Work order — Without the pictures, write the listing out again exactly as it appears.

━━━ Supplied material ━━━

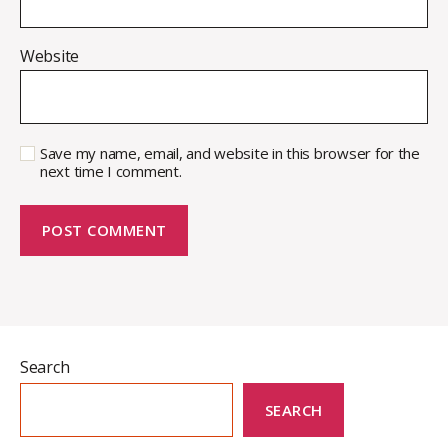
Website
Save my name, email, and website in this browser for the
next time I comment.
Search
SEARCH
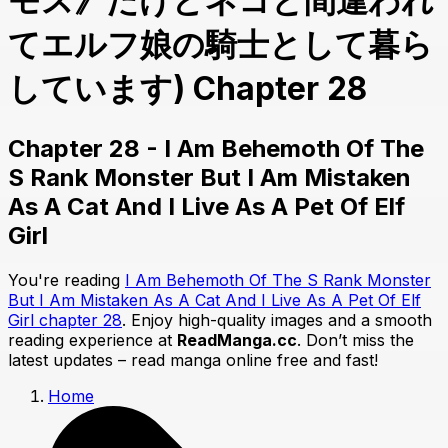
モス》だけどネコと間違われ
てエルフ娘の騎士として暮ら
しています) Chapter 28
Chapter 28 - I Am Behemoth Of The
S Rank Monster But I Am Mistaken
As A Cat And I Live As A Pet Of Elf
Girl
You're reading
I Am Behemoth Of The S Rank Monster
But I Am Mistaken As A Cat And I Live As A Pet Of Elf
Girl chapter 28
. Enjoy high-quality images and a smooth
reading experience at
ReadManga.cc
. Don’t miss the
latest updates – read manga online free and fast!
Home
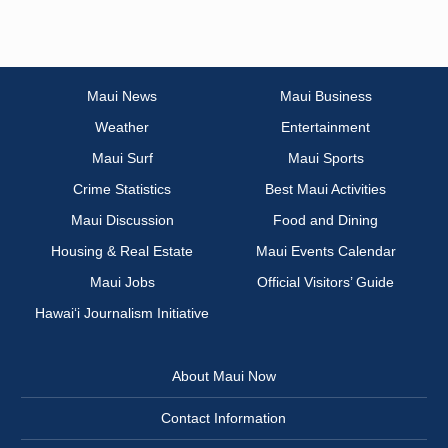
Maui News
Maui Business
Weather
Entertainment
Maui Surf
Maui Sports
Crime Statistics
Best Maui Activities
Maui Discussion
Food and Dining
Housing & Real Estate
Maui Events Calendar
Maui Jobs
Official Visitors’ Guide
Hawai‘i Journalism Initiative
About Maui Now
Contact Information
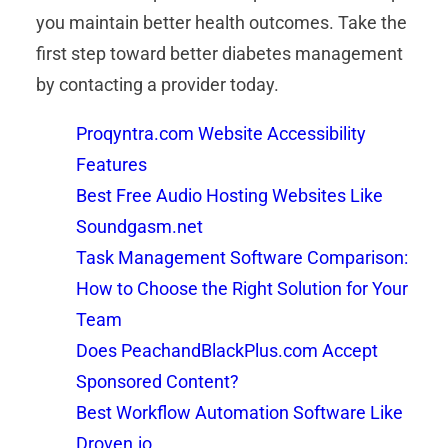
you maintain better health outcomes. Take the
first step toward better diabetes management
by contacting a provider today.
Proqyntra.com Website Accessibility
Features
Best Free Audio Hosting Websites Like
Soundgasm.net
Task Management Software Comparison:
How to Choose the Right Solution for Your
Team
Does PeachandBlackPlus.com Accept
Sponsored Content?
Best Workflow Automation Software Like
Droven.io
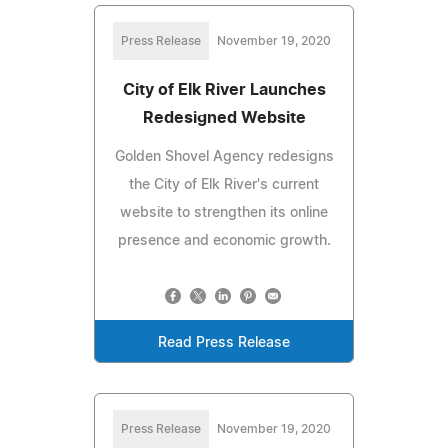
Press Release
November 19, 2020
City of Elk River Launches
Redesigned Website
Golden Shovel Agency redesigns
the City of Elk River's current
website to strengthen its online
presence and economic growth.
Read Press Release
Press Release
November 19, 2020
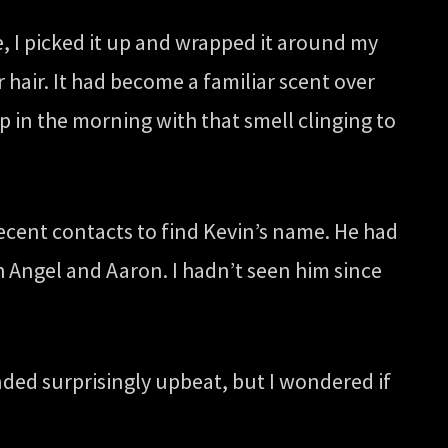
, I picked it up and wrapped it around my
 hair. It had become a familiar scent over
 in the morning with that smell clinging to
ecent contacts to find Kevin’s name. He had
h Angel and Aaron. I hadn’t seen him since
ded surprisingly upbeat, but I wondered if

━━━

Problem solution —
Website
Save my name, email, and website in this browser for the
next time I comment.
Search
SEARCH
モス》だけどネコと間違われ
てエルフ娘の騎士として暮ら
しています) Chapter 28
Chapter 28 - I Am Behemoth Of The
S Rank Monster But I Am Mistaken
As A Cat And I Live As A Pet Of Elf
Girl
You're reading
I Am Behemoth Of The S Rank Monster
But I Am Mistaken As A Cat And I Live As A Pet Of Elf
Girl chapter 28
. Enjoy high-quality images and a smooth
reading experience at
ReadManga.cc
. Don’t miss the
latest updates – read manga online free and fast!
Home
Maui News
Maui Business
Weather
Entertainment
Maui Surf
Maui Sports
Crime Statistics
Best Maui Activities
Maui Discussion
Food and Dining
Housing & Real Estate
Maui Events Calendar
Maui Jobs
Official Visitors’ Guide
Hawai‘i Journalism Initiative
About Maui Now
Contact Information
you maintain better health outcomes. Take the
first step toward better diabetes management
by contacting a provider today.
Proqyntra.com Website Accessibility
Features
Best Free Audio Hosting Websites Like
Soundgasm.net
Task Management Software Comparison:
How to Choose the Right Solution for Your
Team
Does PeachandBlackPlus.com Accept
Sponsored Content?
Best Workflow Automation Software Like
Droven.io
Press Release
November 19, 2020
City of Elk River Launches
Redesigned Website
Golden Shovel Agency redesigns
the City of Elk River's current
website to strengthen its online
presence and economic growth.
Read Press Release
Press Release
November 19, 2020
, I picked it up and wrapped it around my
 hair. It had become a familiar scent over
 in the morning with that smell clinging to
ecent contacts to find Kevin’s name. He had
h Angel and Aaron. I hadn’t seen him since
ded surprisingly upbeat, but I wondered if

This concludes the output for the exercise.